S'impara in Australia: il kiwi neozelandese

Ormai gli australiani non hanno più segreti per me. O in caso, ne posseggono ancora pochi che so di essere sul punto di scoprire. Ho imparato cos’è un “barbi”, abbreviazione del Santissimo BBQ domenicale, cosa sono le subdole “mozzies” (nella fattispecie: le zanzare) che non ti lasciano dormire durante queste notti tropicali, che il caffè, o meglio i suoi derivati dai nomi creativi, è il supporto base per qualsiasi giornata, che ci siano 15 o 42 gradi fa lo stesso, e che camminare scalzi è l’essenza del vivere secondo le regole di Down Under, in caso contrario, sono accettate le ciabatte infradito, pure in ufficio.

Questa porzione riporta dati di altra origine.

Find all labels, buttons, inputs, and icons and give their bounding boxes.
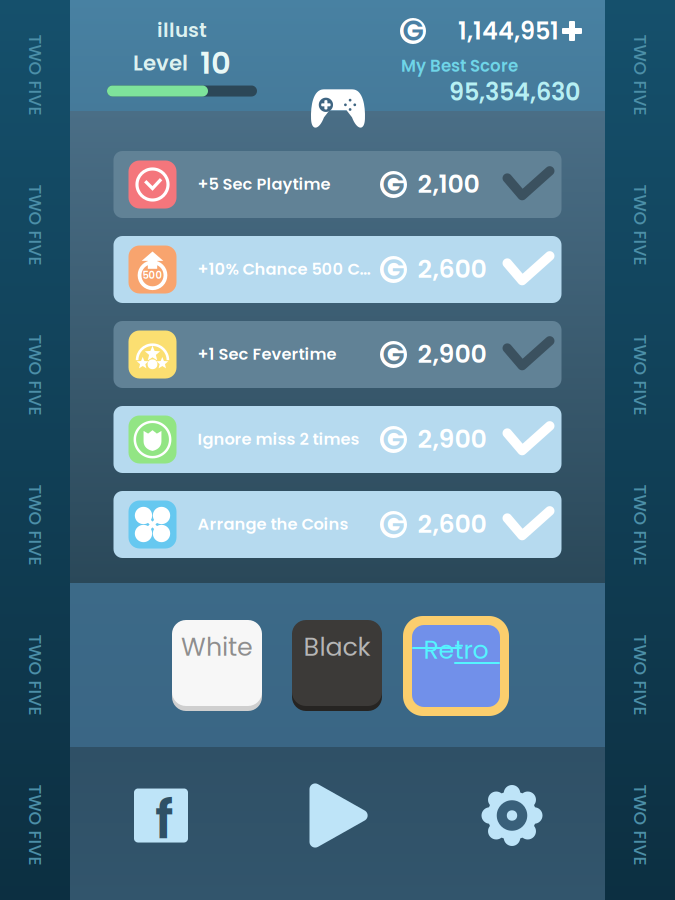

Devo ricordarmi però che in Australia e specialmente a Sydney non ci vivono solo gli australiani. No, non sto parlando degli aborigeni, è un tema troppo delicato e mi sento ancora enormemente ignorante a riguardo per trattarlo. Parlo della miriade di immigrati, e “working holiday visa” (come me) che popolano questa città così cosmopolita. Quelli più subdoli da identificare, sono probabilmente quelle persone la cui lingua madre è l’inglese, ma che ovviamente non sono automaticamente australiani. In fin dei conti, quanti paesi al mondo esistono la cui lingua nazionale è l’inglese? Troppi. Nonostante riesca a destreggiarmi abbastanza bene nel riconoscere un British accent da un American accent, per non parlare poi dell’australiano che a volte suona come una lingua totalmente diversa, ho avuto alcune perplessità in più di un’occasione.

I miei dubbi sono cominciati quando un ragazzo, durante un incontro di tutti i commessi del negozio per il quale lavoravo, si è presentato dicendo di essere “un kiwi”. La reazione di tutti i presenti è stata che non c’è stata nessuna reazione, come se il ragazzo in questione avesse detto “ e pratico il surf come sport” solo sorrisi, giusto per educazione. La mia reazione è stata un corrugamento di tutta la faccia, un’aria dubbiosa in volto e la consapevolezza assoluta di aver capito male. Ma ammetto di non aver indagato oltre. Nonostante nei giorni successivi mi fosse tornato in mente l’episodio in questione, portandomi via ore di ragionamenti, non sono mai riuscita a trovare una risposta concreta ed ho sempre lasciato perdere ripetendomi, che di sicuro avevo capito male.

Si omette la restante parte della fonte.